1.- That I am not a smiley emoticon. I am human and sometimes I suffer loss and I grief. It may not be pretty and it might make others feel uncomfortable. But that is OK.
We should all deal with our own emotions.My lesson here is that I don’t think women should keep quiet by default and suffer in silence if they lose their babies. That is the most insane thing I had to experience to date. I had friends and family members coming forward and confessing a loss on their own they never talked about until then, while they assured me they knew what I was going through. My heart felt terribly sad for them having to suffer all that grief in silence while telling everybody all was good and never mentioning it again to a single soul? I understand that every situation and person is different so it may work for some women, but I learned the hard way it didn’t work for me.

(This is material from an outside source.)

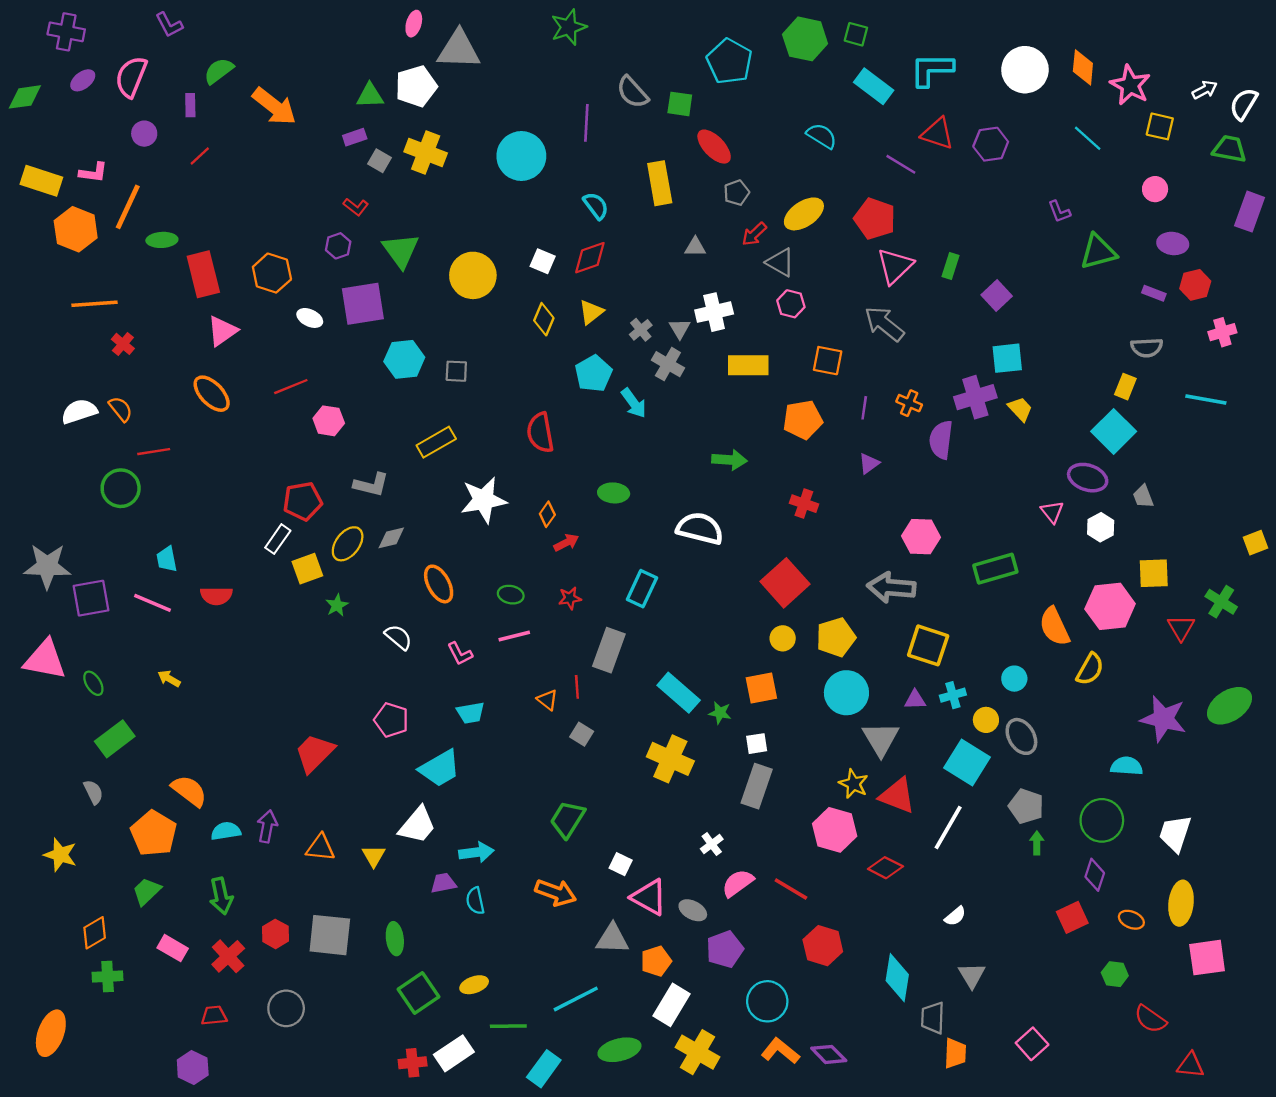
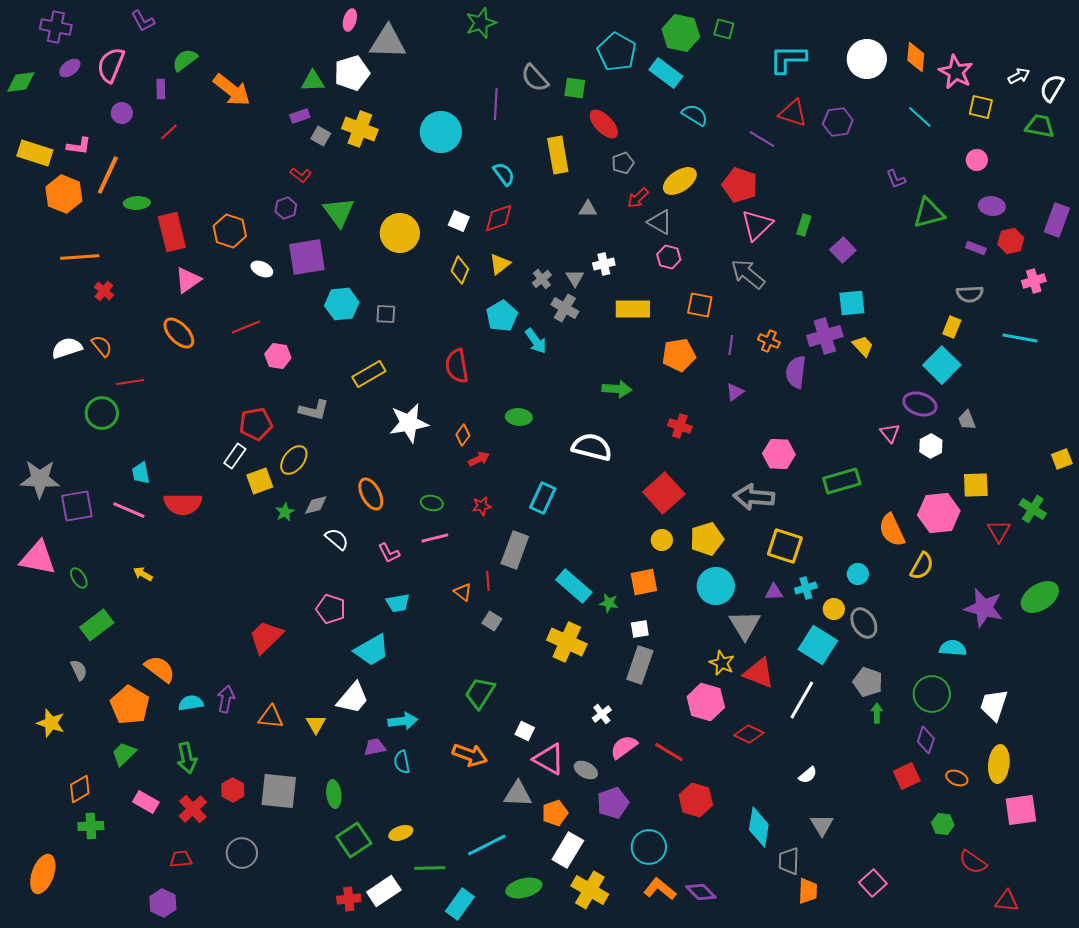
cyan rectangle: (874, 86) -> (666, 73), moved
purple rectangle: (1250, 212) -> (1057, 220), moved
white cross: (714, 312) -> (604, 264), size x0.7
gray diamond: (391, 538) -> (316, 505), moved
red semicircle: (216, 596) -> (183, 504), size x1.4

2.-You learn who your friends are and the people you can count with.
Grief and problems in life are like a wake up call for most of us. You quickly learn who is there to support you and who couldn’t care less. Now that the pain is healing, I forgive those who could not care a bit but the reality is: these people are out of my books. We must move forward surrounded by those who love us, not by those who couldn’t care less. At the end of the day it is about self-love and self-respect.
3.- As your energy is limited, you will find yourself separating the wheat from the chaff.
This will apply to jobs, people, hobbies , etc.. Grief takes a lot of energy and we naturally become more economical with the way we spend our energy in our daily life. The tolerance for annoying, rude or selfish people, jobs and situations is so low that my life now is way healthier and positive than it was ever before. It is funny how clearly you can see things when you are at your lowest and how much you can improve your life from then on.
How others deal with your grief?
Most people have the most honourable intentions when approaching people in grief but this emotion is a tricky one and it is often hard to find the words that will help. The truth is that there are no words that could help really. This kind of grief is difficult for people to deal with as we don’t all experience it in the same way. There are many women out there that just want to forget it ever happened. In my case, it was not like that. I needed people to acknowledge my loss, period. I most definitely did not want to forget about my little one.
What to say:
- I am sorry for your loss
- My deepest sympathy , condolences.
- Your baby will be in our thoughts. S/he will be remembered.
What not to say:
- Well, at least it was not a full term baby. / Don’t worry, you will have another one soon.
People experience this in different ways, so these answers may be comforting for some people. But it wasn’t the case for me as the difficulty for me was to mourn the loss of this particular baby that will always be irreplaceable for me. Some pet owners experience the same when their cat dies, and someone tells them, well, get another cat! Yep, it will not be the same either.
I realised that people have nice intentions and this is not an easy one to deal with, for us or for the people around us. What I am grateful for was the interest, the support and the kind, really kind words of my friends and family. Even when we didn’t have the strength to answer, we felt their love and their support and it helped us, still does, immensely.